→ **To do**
Rewrite the full material exactly; no line may be skipped.
━━ Information supplied
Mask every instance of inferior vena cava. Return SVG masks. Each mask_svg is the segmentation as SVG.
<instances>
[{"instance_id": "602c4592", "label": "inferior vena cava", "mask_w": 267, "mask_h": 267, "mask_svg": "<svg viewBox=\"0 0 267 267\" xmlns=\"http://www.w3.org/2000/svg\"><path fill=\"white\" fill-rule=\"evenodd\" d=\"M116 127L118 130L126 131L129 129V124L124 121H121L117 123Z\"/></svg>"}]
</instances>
━━━━
→ **Written solution**
Mask every instance of inferior vena cava. Return SVG masks. Each mask_svg is the segmentation as SVG.
<instances>
[{"instance_id": "602c4592", "label": "inferior vena cava", "mask_w": 267, "mask_h": 267, "mask_svg": "<svg viewBox=\"0 0 267 267\" xmlns=\"http://www.w3.org/2000/svg\"><path fill=\"white\" fill-rule=\"evenodd\" d=\"M116 127L118 130L126 131L129 129V124L124 121H121L117 123Z\"/></svg>"}]
</instances>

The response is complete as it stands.